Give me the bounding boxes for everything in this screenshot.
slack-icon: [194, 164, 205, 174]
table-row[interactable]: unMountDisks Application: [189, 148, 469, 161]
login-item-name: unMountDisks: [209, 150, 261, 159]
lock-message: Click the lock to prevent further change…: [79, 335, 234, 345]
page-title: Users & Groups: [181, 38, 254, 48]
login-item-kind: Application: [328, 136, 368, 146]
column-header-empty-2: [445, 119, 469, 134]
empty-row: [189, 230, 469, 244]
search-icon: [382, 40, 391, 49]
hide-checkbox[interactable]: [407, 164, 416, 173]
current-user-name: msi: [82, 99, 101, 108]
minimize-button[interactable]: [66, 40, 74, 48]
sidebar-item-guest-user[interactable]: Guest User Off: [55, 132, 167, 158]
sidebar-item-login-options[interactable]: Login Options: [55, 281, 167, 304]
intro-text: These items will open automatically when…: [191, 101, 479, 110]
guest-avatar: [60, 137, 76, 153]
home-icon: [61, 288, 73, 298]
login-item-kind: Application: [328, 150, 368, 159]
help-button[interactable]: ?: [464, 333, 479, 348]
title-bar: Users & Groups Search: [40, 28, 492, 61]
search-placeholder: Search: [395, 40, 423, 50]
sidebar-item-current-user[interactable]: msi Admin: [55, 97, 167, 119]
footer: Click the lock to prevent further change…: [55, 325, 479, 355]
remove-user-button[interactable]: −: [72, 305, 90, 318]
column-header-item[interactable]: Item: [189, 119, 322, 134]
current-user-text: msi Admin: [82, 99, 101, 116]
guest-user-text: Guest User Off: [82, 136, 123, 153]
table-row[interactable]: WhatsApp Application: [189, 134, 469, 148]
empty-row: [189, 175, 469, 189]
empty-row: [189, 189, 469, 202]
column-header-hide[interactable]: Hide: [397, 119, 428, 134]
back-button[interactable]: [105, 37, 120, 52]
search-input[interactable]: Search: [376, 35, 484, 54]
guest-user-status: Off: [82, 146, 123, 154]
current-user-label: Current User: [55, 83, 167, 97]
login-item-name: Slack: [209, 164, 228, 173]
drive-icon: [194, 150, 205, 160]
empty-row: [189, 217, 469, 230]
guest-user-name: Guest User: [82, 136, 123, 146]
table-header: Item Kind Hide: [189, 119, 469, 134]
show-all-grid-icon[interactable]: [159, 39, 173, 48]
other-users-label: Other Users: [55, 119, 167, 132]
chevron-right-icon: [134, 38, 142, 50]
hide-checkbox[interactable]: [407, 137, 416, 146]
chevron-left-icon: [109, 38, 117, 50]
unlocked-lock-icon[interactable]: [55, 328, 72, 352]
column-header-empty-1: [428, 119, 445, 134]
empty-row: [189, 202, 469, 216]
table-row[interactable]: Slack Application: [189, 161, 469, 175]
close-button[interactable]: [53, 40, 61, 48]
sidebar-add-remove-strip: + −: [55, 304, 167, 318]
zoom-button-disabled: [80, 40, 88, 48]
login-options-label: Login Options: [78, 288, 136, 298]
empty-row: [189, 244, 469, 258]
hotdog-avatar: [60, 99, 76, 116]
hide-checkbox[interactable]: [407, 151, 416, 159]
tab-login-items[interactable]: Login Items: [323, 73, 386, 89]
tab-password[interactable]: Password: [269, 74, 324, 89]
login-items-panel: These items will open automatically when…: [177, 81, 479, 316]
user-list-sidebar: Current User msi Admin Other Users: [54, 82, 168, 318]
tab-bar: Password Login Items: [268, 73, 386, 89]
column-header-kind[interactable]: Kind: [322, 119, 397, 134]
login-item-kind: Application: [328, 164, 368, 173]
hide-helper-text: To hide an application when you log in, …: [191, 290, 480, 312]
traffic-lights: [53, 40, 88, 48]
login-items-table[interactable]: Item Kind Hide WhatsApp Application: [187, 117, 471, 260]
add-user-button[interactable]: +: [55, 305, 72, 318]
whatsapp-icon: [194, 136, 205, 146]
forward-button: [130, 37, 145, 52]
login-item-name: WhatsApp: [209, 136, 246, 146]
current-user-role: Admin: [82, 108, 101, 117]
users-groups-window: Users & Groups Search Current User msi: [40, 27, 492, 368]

──────────

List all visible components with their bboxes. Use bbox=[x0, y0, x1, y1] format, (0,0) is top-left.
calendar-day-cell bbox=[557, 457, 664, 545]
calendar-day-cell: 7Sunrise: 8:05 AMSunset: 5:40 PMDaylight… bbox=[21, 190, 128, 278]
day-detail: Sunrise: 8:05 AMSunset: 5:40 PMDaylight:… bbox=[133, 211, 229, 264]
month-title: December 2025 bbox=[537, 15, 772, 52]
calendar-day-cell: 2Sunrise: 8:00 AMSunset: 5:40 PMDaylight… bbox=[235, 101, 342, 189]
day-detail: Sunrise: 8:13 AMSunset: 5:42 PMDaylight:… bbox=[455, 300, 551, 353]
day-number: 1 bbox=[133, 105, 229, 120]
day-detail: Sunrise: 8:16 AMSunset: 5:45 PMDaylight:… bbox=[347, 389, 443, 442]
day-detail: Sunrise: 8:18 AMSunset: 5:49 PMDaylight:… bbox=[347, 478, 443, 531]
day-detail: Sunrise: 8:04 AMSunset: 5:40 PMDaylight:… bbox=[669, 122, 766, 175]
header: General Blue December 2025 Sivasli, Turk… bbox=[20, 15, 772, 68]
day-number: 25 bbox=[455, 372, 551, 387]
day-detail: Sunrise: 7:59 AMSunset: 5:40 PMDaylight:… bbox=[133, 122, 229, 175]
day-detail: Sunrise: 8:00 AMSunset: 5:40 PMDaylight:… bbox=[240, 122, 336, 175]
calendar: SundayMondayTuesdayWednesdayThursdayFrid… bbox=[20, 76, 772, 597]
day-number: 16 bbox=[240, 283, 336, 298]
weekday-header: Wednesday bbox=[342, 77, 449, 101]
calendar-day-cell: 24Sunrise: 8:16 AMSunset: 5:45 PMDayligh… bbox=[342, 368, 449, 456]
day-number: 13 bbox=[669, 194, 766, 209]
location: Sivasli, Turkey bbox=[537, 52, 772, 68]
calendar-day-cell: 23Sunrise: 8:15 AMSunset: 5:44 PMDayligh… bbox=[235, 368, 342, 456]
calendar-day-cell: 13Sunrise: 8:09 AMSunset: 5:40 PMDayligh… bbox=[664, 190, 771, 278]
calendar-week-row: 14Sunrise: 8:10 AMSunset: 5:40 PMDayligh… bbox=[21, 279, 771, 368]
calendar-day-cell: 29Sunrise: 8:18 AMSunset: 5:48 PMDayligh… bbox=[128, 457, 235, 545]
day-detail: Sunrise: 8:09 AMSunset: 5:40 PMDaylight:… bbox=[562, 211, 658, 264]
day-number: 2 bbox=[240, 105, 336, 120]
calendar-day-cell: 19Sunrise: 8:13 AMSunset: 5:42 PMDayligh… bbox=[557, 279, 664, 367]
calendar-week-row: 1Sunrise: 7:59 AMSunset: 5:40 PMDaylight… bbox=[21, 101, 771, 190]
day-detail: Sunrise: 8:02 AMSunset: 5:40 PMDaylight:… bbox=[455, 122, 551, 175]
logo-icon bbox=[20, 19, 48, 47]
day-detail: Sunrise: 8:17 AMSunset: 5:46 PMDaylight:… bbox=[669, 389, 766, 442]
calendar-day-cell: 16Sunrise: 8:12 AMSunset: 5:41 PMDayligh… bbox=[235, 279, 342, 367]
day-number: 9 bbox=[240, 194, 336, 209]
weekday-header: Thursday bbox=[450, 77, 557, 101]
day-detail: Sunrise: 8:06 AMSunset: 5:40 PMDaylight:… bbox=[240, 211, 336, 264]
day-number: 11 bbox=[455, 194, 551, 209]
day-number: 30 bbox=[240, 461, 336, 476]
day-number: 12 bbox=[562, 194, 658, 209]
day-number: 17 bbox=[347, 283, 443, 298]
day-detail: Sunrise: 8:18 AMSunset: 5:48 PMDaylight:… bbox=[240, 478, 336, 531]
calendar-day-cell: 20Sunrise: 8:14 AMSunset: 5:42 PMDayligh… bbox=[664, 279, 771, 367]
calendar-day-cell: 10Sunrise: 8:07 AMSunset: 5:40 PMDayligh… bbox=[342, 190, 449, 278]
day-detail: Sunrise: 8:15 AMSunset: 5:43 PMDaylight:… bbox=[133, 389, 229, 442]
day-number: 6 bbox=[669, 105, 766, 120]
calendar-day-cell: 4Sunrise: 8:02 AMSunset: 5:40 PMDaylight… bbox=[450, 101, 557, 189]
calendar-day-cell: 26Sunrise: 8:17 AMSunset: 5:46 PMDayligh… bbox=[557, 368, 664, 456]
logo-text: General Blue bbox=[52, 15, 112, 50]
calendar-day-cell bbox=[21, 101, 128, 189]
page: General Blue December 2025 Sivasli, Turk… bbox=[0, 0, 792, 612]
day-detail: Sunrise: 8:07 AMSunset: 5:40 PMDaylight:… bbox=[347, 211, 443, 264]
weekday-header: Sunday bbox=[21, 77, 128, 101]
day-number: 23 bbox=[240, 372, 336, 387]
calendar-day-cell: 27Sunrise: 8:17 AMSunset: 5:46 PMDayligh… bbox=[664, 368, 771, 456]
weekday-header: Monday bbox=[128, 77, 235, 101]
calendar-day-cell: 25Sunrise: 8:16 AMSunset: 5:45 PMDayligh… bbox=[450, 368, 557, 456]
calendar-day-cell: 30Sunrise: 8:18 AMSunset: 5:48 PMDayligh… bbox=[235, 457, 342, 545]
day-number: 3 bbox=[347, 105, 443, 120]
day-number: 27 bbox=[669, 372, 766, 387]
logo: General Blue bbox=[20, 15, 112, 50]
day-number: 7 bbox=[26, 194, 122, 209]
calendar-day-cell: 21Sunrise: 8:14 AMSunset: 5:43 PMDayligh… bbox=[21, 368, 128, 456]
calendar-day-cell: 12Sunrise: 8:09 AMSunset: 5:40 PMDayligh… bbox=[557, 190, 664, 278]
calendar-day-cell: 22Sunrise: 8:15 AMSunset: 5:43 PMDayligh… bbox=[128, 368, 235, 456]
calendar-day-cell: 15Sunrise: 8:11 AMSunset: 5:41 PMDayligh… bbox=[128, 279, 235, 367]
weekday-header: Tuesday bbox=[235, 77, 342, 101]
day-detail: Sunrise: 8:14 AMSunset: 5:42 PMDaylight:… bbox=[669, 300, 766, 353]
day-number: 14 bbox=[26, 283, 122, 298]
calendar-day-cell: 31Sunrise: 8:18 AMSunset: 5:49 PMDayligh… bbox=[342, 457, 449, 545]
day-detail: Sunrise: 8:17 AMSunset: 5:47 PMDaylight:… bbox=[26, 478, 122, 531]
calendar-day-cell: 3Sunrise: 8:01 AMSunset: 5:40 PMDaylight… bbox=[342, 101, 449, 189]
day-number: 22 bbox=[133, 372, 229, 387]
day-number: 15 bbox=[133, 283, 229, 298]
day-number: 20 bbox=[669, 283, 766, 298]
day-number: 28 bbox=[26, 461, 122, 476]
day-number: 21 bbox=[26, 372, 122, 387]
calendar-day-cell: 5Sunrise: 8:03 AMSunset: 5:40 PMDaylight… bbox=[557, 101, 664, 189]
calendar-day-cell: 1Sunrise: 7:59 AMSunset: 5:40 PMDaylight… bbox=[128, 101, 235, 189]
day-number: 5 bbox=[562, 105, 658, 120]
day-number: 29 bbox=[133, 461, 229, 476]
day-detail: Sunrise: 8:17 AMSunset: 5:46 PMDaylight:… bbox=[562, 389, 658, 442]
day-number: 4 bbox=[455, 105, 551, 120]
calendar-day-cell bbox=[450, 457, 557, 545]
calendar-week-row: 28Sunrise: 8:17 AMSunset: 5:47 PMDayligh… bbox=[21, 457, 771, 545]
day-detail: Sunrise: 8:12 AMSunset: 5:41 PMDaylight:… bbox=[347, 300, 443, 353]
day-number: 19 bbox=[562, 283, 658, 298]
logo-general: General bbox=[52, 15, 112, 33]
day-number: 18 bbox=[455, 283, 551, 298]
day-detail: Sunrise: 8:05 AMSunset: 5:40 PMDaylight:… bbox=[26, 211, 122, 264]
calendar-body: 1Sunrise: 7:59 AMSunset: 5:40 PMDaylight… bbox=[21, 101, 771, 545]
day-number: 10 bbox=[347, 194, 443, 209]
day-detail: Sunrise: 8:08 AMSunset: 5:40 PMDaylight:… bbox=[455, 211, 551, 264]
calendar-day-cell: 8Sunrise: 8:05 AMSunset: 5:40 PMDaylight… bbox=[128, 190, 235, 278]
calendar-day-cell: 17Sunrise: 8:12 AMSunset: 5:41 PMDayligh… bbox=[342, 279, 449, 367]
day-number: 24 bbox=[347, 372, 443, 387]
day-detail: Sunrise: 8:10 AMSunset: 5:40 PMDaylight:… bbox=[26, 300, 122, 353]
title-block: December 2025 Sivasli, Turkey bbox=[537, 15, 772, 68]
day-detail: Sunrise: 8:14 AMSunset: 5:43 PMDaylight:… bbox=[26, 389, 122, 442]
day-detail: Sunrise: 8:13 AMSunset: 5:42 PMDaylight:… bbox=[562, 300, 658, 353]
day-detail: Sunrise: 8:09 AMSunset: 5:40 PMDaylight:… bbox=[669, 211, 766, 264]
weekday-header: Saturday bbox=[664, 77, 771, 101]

──────────

About this exercise: A number is the only answer here: how many lines of the material above contain "Turkey"?

Task solution: 2